Dortmunder frowned past his glass at Kelp. “This guy drew individual twenty-dollar bills?”

“Apparently he was terrific at it. He’d take a sheet of paper, he’d paint five or six bills on it, cut them out, paint the other side, pass em all over town.”

“Strange fella,” Dortmunder decided.

“But terrific,” Kelp said. “According to Victor, you couldn’t tell his bills from the real thing. Every one of them, a work of art”

“Then how’d they get him?”

“Well, a couple ways. First off, he always worked in watercolor. With oils, you get too much build-up on the paper, the texture’s wrong. So his bills, they were fine when he first passed them, but pretty soon they’d begin to run.”
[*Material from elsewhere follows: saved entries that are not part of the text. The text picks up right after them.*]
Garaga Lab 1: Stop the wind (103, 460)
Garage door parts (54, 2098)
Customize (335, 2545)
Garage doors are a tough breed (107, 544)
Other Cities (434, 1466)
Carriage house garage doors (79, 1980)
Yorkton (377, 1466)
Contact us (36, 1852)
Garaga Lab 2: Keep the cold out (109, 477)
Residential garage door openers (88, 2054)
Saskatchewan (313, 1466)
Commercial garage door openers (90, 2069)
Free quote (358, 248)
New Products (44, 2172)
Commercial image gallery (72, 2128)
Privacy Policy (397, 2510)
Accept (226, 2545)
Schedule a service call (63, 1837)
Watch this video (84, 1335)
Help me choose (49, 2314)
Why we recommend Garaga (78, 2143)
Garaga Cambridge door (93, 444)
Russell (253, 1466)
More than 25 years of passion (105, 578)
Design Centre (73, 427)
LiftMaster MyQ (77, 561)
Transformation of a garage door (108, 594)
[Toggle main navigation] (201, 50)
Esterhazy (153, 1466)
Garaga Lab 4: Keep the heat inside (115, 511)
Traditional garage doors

“This sounds exactly like the kind of guy you’d know,” Dortmunder said.

“I don’t know him,” Kelp said. “My nephew Victor knows him.”

“And you know Victor.”

“Well, he’s my nephew.”

“I rest my case,” Dortmunder said. “What was the other way they caught this guy?”
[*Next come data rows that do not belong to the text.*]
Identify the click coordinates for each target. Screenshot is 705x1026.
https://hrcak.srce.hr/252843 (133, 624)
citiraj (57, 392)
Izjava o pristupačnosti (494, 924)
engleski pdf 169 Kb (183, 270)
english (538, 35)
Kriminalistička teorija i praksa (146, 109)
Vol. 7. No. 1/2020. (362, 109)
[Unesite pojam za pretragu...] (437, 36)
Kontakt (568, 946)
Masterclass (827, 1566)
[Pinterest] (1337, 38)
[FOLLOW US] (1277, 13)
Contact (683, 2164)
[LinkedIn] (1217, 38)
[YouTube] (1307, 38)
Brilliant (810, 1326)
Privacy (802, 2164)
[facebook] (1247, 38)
“Well, he usually stayed right there in his own neighborhood,” Kelp said. “He’s a very unworldly sort of guy, he’s really an artist, he just did these twenties to keep himself in potatoes and blue jeans while he did his own art. So like, when all these twenties kept getting traced back to the same Shop-Rite, the same drugstore, the same liquor store, the Feds staked out the neighborhood, and that’s how Victor met this guy Porculey.”

“Porculey?”

“Griswold Porculey. That’s his name.”

“It is, huh?”

“Absolutely. Anyway, the Feds nailed Porculey, but all he got was a suspended sentence when he promised not to do it any more.”

“They believed him?”

“Well, yeah,” Kelp said. “Because it made sense. Once they got him, and they figured out how he was doing those things, they talked to him, and it turned out he was spending five hours just to do one side of one bill. You know, those twenties, they’re all full of tricky little stuff.”
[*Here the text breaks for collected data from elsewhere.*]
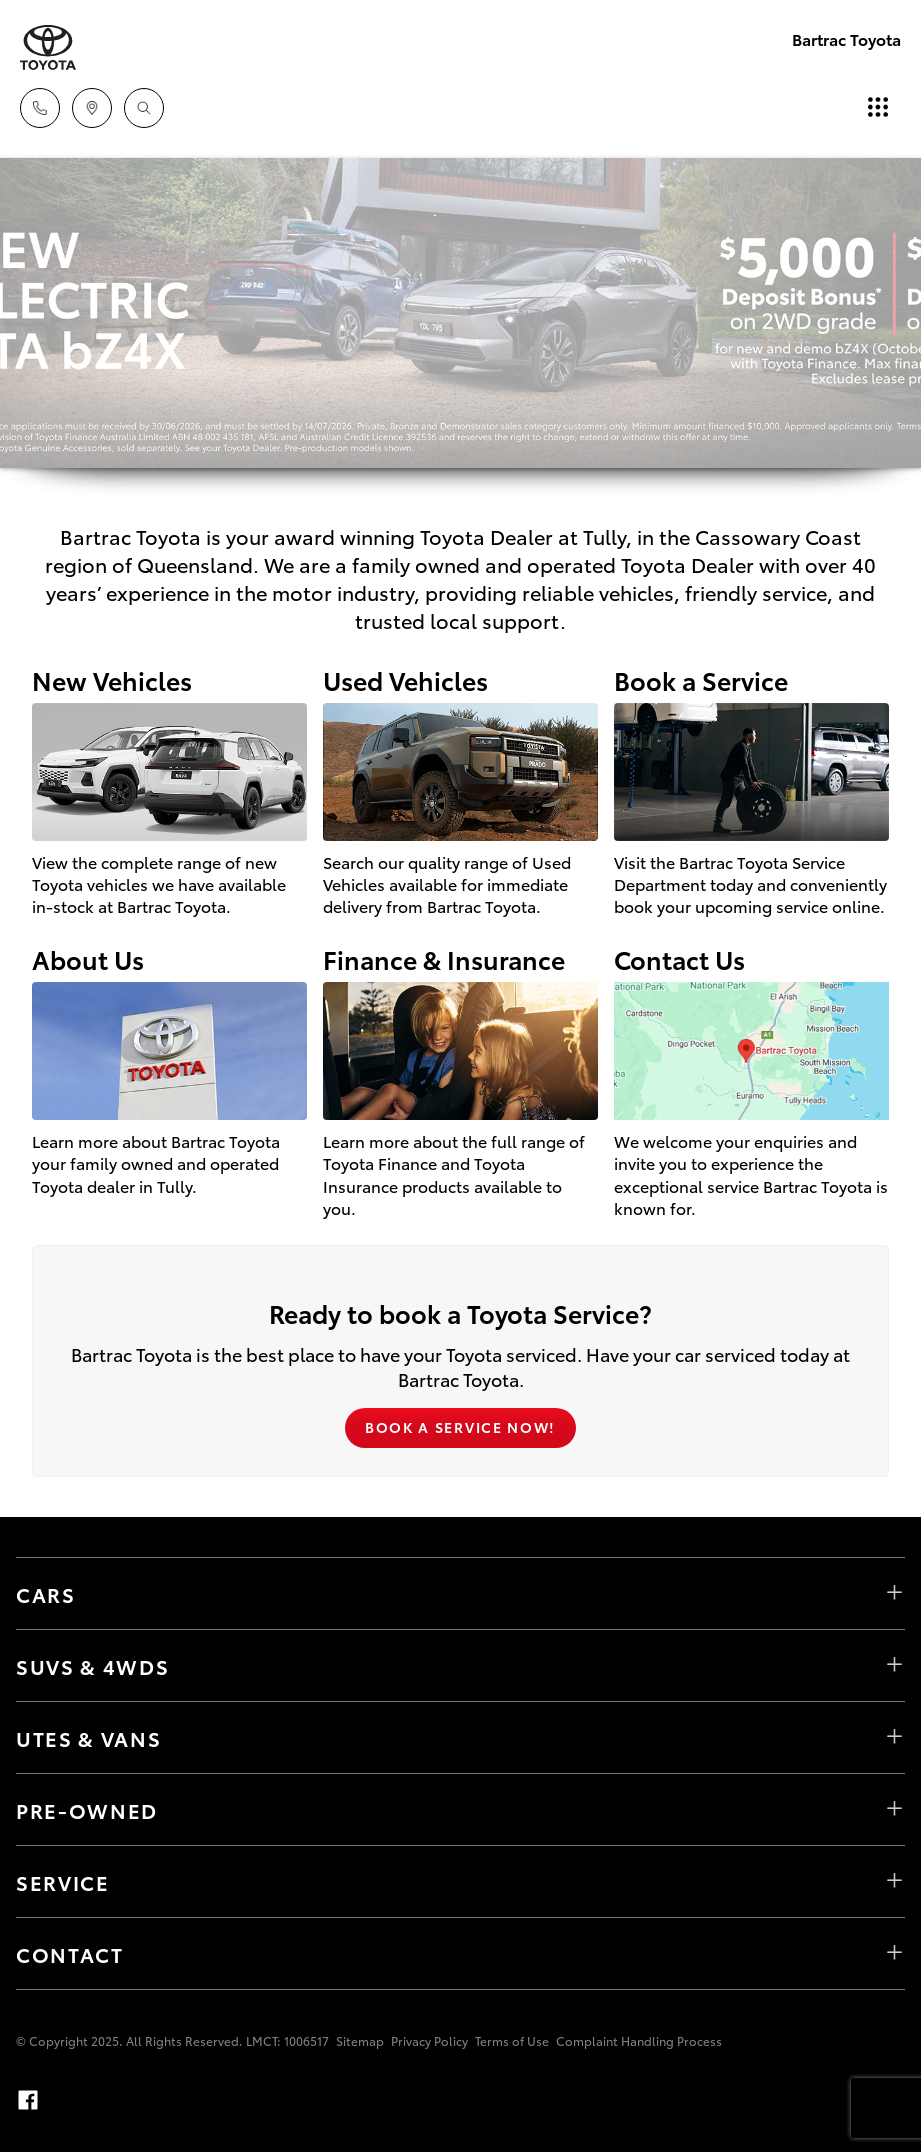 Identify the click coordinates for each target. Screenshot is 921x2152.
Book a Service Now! (460, 1427)
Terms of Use (512, 2040)
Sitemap (360, 2040)
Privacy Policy (429, 2040)
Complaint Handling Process (639, 2040)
“Yeah, I’ve seen some,” Dortmunder said.

“Well, anyway, that means ten hours per bill, and not even counting the cost of materials and overhead, paper, paint, depreciation on the brushes, all the rest of it, the most he’s making is two bucks an hour. He could do better than that delivering for the Shop-Rite, part time.”

Dortmunder nodded. “Crime doesn’t pay,” he said. “I’m gradually coming to that conclusion.”

“Well, the point is,” Kelp went on, “this guy used to live up in Washington Heights, he had his studio up there and all, but the rent kept going up, they priced him out of the neighborhood and he moved out to Long Island. Victor ran into him in the shopping center.”

“Passing twenties?”

“No,” Kelp said, “but he’s thinking about it. He told Victor he was looking for some way to do a bunch of bills all at once. Victor figures he’s about halfway to inventing the printing press, and he’s worried the guy’ll get in trouble. And that’s where we come in.”

“I was wondering where we came in,” Dortmunder said.

“We can put a little honest cash his way,” Kelp said, “help him avoid temptation.”

“How do we do that?”

“You don’t get it?” Kelp was so pleased with himself he was about to run around in front and kiss himself on both cheeks. Leaning forward, gesturing with his half-full bourbon glass, he said. “We fake the painting!”

Dortmunder frowned at him past his own half-empty glass. “We what?”

“This is a famous painting, right, the one we copped from Chauncey? So there’ll be pictures of it, copies of it, all that stuff. Porculey’s a real artist, and he can imitate anything. So he runs up a copy of the painting and that’s the one we give back!”

Dortmunder studied Kelp’s words one by one. “There’s something wrong with that,” he said.

“What?”

“I don’t know yet. I just hope I find it before it’s too late.”

“Dortmunder, it’s better than getting shot in the head.”

Dortmunder winced. “Don’t talk like that,” he said. Already in anticipation, the last few weeks, he was getting headaches every time he passed a window.